Breathe Better with Whole-Home Air Filtration in East Syracuse

An air filter is an important HVAC piece for effectiveness and comfort—but it’s often overlooked.

Indoor air quality can impact your family’s health, specifically if there’s someone in your East Syracuse household with allergies, asthma or other respiratory concerns. Dust, pollen, pet dander and mold can worsen symptoms, as well as volatile organic compounds. VOCs are chemicals that are part of everyday household items like cleaning products, furniture and flooring.

Up-to-Date structures are more energy efficient. But they don’t allow for much airflow. This means the air inside your home can be worse than outside—often two to five times more, according to the Environmental Protection Agency.

There are techniques you can use to take charge of your home’s air quality:

  • Reduce pollution sources
  • Ventilate with fresh air
  • Use higher-quality air filters

Filtration is one of the most successful ways to clean the air that circulates through your home. It traps particles as air passes through HVAC ductwork.

There are several types of air purification systems you can add to clean the air in your home. Falso Service Experts can suggest what’s ideal for you. And you can breathe comfortably knowing all our Expert work is supported by a 100% Satisfaction Guarantee for a year.*

 

7 Signs You Need a Better Air Filtration System

There are several indications that your home could be enhanced by a filtration system.

  1. Someone in your house has asthma or allergies.
  2. Headaches, congestion or sneezing are regular when you’re home.
  3. Your home smells musty.
  4. You have pets that shed.
  5. Odors linger in your house.
  6. Someone in your home smokes.
  7. Your house is always dusty, despite regular cleaning.

Which Air Filtration System is Right for My Home?

A whole-home air purification system can take care of pollution in your home’s air. And possibly bring relief to the asthma and allergy sufferers in your family.

Studies have found controlling exposure to indoor allergens and tobacco smoke could stop 65 percent of asthma cases among elementary school-age children. And restricting biological contaminants like dust mites can also lower childhood asthma cases by 5560 percent.

HEPA Filters

The High Efficiency Particulate Air, or HEPA, filter, was created to keep scientists safe from radiation as they built an atomic bomb during World War II. Today these filters are often used in hospitals, science labs and even homes.

HEPA filters are rated to remove 99.97 to 99.99% of particles measuring 0.3 microns and greater. This includes pollen, dirt and dust. A HEPA air cleaner with activated carbon filters can catch chemicals, odors and smoke.

These filters have a MERV rating of 1721, depending on the model.
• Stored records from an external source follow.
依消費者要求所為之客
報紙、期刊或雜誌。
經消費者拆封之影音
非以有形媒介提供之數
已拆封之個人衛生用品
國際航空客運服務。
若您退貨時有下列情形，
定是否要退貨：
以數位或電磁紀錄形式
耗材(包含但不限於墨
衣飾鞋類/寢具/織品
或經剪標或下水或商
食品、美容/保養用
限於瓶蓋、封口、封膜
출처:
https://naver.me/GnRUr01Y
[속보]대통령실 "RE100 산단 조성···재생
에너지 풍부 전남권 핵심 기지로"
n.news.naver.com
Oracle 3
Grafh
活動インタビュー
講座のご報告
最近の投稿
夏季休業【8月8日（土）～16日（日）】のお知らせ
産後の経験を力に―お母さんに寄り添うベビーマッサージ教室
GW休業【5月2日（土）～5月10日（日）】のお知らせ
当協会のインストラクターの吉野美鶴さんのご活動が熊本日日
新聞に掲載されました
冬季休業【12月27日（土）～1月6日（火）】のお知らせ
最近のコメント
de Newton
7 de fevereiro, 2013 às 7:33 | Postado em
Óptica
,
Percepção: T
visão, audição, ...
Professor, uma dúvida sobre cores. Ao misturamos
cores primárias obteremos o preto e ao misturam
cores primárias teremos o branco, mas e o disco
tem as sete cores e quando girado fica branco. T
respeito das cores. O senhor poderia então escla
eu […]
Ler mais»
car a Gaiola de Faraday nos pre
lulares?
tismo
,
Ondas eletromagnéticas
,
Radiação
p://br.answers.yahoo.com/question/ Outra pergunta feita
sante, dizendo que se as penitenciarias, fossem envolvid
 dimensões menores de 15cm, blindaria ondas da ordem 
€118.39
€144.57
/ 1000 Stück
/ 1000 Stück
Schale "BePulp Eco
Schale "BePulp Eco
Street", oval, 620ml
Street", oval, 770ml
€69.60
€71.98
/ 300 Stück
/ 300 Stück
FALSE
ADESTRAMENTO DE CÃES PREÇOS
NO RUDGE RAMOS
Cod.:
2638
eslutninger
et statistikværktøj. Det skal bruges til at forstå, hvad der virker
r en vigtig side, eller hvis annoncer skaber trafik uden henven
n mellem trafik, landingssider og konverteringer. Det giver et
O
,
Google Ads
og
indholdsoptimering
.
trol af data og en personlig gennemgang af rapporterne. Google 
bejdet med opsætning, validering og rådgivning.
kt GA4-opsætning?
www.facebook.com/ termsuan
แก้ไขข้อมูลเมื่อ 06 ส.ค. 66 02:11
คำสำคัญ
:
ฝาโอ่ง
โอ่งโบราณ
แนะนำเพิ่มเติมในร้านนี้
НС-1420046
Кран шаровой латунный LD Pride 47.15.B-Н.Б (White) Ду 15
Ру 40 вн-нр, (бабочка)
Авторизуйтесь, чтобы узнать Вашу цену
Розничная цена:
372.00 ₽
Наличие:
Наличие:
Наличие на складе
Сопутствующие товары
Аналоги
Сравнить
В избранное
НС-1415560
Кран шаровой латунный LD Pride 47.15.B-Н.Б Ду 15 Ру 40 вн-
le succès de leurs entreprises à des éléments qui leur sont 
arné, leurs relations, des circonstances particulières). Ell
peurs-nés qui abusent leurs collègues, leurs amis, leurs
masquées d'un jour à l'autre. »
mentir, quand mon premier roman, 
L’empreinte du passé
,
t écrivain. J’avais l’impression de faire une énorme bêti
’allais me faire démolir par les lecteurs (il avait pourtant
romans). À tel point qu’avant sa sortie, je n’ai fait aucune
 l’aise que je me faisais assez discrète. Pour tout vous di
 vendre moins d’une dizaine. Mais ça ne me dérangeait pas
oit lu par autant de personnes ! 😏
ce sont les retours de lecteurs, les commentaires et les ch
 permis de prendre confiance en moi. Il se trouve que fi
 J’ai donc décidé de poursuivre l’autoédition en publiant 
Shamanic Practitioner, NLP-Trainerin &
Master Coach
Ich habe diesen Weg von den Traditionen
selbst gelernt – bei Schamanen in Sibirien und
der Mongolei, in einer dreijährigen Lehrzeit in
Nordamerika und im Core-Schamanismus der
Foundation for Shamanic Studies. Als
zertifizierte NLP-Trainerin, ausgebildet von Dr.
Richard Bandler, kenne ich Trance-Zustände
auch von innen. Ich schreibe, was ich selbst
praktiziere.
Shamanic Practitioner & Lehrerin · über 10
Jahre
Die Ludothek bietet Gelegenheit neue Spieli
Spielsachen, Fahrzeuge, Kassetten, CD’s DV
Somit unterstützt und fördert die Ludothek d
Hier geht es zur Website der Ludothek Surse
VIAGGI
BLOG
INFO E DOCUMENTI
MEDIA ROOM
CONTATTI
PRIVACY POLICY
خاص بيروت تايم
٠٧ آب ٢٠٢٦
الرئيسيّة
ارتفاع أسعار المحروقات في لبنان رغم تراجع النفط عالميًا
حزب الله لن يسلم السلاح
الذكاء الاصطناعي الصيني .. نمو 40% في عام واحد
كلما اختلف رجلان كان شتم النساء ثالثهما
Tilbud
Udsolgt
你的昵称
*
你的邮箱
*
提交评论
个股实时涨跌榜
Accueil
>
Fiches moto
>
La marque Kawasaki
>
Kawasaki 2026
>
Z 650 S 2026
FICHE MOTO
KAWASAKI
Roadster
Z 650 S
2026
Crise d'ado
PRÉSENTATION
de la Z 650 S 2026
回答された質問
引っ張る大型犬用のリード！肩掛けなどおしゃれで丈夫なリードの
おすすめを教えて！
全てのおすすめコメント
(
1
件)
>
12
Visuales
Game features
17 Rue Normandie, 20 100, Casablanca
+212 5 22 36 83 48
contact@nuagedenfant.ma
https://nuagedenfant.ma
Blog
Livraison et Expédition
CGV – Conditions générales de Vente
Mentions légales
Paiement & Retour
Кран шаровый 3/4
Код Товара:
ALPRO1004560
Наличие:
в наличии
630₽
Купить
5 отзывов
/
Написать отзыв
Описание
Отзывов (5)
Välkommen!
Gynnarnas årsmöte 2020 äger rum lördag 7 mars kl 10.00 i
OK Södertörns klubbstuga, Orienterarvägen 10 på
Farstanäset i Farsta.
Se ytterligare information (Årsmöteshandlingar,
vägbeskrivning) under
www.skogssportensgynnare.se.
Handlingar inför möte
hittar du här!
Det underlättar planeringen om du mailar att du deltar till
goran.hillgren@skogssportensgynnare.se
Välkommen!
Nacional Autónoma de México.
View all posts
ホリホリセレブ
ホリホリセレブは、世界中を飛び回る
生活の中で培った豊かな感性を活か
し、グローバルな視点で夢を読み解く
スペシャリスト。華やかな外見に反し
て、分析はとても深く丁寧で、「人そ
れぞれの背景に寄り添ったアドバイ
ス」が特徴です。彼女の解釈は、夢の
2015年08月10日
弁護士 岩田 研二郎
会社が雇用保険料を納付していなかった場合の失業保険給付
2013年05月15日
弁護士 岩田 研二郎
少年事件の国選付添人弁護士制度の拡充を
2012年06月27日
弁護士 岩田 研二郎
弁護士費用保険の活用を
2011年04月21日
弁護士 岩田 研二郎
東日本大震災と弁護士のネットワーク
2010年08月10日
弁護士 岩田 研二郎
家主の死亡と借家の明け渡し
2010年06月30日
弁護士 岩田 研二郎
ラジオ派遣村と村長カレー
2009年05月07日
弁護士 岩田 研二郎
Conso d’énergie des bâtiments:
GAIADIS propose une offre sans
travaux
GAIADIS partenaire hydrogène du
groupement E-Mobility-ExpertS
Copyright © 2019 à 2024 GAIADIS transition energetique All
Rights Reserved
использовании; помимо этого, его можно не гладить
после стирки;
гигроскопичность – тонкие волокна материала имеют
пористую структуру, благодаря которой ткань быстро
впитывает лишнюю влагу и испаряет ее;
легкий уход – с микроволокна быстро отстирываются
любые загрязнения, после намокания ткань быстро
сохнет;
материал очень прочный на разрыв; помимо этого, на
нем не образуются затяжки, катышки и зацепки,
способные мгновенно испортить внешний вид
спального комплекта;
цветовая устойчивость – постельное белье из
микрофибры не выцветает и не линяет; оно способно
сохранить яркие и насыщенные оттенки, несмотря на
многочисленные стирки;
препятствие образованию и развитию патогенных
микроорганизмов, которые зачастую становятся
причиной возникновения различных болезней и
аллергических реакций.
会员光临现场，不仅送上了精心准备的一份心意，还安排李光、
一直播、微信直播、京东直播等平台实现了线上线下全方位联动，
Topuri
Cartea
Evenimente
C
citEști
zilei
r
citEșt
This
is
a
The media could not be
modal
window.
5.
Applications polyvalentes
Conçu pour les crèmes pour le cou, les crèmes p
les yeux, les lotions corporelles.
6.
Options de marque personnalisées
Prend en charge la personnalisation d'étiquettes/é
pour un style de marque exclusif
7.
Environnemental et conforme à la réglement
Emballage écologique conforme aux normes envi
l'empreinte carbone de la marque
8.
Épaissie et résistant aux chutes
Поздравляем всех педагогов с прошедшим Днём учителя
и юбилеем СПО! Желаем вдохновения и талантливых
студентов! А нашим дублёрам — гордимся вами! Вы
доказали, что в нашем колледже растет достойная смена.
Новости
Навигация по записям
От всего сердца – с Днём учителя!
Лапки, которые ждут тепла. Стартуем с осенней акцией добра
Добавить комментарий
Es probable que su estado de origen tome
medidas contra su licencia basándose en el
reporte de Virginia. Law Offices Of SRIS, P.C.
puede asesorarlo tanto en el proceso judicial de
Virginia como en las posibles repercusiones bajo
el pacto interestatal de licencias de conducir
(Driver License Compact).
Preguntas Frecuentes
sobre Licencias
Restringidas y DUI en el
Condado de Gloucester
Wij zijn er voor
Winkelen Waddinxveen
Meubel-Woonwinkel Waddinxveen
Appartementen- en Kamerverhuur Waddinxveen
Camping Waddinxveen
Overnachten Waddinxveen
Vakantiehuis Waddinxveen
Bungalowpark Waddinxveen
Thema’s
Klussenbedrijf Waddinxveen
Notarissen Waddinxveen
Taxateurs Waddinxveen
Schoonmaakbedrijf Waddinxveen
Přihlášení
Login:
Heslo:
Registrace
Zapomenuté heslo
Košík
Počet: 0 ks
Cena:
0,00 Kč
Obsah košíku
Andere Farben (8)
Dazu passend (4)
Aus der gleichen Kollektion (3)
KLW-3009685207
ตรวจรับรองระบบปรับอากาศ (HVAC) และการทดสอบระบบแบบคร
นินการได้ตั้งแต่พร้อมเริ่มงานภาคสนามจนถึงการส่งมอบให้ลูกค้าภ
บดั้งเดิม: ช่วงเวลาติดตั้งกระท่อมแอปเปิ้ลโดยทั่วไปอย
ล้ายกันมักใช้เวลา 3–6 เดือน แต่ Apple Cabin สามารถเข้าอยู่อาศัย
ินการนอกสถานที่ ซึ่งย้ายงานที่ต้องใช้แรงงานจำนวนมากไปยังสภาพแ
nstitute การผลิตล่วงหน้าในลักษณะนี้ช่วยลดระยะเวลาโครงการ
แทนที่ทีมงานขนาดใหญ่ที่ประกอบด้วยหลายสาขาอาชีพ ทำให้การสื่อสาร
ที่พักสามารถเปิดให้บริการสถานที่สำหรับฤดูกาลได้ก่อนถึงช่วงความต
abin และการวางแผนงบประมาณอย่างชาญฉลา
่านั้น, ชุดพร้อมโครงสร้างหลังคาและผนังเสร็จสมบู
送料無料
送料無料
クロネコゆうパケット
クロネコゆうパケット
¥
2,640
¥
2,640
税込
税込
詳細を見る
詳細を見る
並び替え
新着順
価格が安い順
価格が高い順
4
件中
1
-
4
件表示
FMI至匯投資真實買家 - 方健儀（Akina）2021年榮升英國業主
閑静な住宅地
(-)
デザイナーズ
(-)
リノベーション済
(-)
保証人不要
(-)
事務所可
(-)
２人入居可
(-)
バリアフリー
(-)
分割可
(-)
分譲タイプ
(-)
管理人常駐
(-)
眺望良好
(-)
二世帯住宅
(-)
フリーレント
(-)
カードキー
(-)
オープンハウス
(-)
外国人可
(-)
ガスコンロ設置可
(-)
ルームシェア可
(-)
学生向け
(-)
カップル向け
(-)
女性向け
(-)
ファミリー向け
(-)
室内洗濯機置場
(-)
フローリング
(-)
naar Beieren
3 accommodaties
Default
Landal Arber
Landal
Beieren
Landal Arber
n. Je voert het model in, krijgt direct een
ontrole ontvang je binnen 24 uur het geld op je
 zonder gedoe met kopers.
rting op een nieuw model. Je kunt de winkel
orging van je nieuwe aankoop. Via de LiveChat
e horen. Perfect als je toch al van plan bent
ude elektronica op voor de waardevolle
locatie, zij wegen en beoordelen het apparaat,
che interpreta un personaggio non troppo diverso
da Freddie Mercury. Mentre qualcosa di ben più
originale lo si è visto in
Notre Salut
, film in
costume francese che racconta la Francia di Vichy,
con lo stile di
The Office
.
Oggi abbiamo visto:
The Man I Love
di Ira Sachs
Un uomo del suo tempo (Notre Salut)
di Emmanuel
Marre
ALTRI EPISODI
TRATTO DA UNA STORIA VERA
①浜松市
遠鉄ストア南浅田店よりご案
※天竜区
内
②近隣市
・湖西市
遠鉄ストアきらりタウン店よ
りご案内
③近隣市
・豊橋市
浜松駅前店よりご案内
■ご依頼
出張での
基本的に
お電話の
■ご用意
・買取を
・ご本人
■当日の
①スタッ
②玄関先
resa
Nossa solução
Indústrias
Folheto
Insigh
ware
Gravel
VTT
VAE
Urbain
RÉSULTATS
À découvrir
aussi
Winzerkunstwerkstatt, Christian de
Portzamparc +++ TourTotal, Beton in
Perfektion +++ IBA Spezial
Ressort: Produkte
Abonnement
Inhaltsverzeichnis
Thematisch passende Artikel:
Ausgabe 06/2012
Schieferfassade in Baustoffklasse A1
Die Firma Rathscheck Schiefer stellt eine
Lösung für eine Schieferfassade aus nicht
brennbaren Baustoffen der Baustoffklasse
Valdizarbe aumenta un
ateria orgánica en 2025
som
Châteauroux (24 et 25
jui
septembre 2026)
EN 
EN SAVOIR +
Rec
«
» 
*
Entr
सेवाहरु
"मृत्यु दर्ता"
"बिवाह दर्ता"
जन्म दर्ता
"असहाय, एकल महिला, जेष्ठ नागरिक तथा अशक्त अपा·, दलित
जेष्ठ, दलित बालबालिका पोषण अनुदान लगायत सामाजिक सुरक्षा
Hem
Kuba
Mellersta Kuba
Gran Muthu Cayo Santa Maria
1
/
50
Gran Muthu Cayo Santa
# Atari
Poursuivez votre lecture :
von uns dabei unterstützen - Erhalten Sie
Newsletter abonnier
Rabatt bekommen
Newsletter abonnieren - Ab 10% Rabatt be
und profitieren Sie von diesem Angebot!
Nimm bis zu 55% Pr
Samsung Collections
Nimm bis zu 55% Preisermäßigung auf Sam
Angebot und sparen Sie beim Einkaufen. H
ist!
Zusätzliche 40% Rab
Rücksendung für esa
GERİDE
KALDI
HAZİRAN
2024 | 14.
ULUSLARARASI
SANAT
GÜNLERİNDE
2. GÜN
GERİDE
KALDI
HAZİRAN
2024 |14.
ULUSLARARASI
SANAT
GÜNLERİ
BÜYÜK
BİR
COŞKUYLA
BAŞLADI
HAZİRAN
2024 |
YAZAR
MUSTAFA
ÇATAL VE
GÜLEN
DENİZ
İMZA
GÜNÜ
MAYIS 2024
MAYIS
This rating indicates how well a filter can clear pollutants from the air.

Because of their high-efficiency filtration abilities, HEPA filters are dense and can reduce airflow. It’s important to touch base with Falso Service Experts to verify your heating and cooling system can run with one.

Media Filters

Media air cleaners are much thicker than common air filters. They’re often four to five times wider—or more. This barrier attaches closely against your HVAC system.

Because its functional surface is usually around 10 inches, media filters are able to capture about 95 percent of particulates.

These filters stay fresher longer too, typically between three to six months.

Electrostatic Filters

There are several different types of electronic filtering systems you can add in your home.

An electrostatic filter uses magnetically charged components to attract. These washable filters are 97 percent effective at clearing tiny particles from your home’s air. Plus, they’re also 30 times more effective than ordinary filters.

An electronic air cleaner uses a high-voltage magnetic charge to trap particles.

Some can erase the majority of indoor air pollutants—particles, germs, bacteria, chemical odors and vapors—by up to 99.9 percent. And minimize ozone, a known lung irritant, made elsewhere in your home.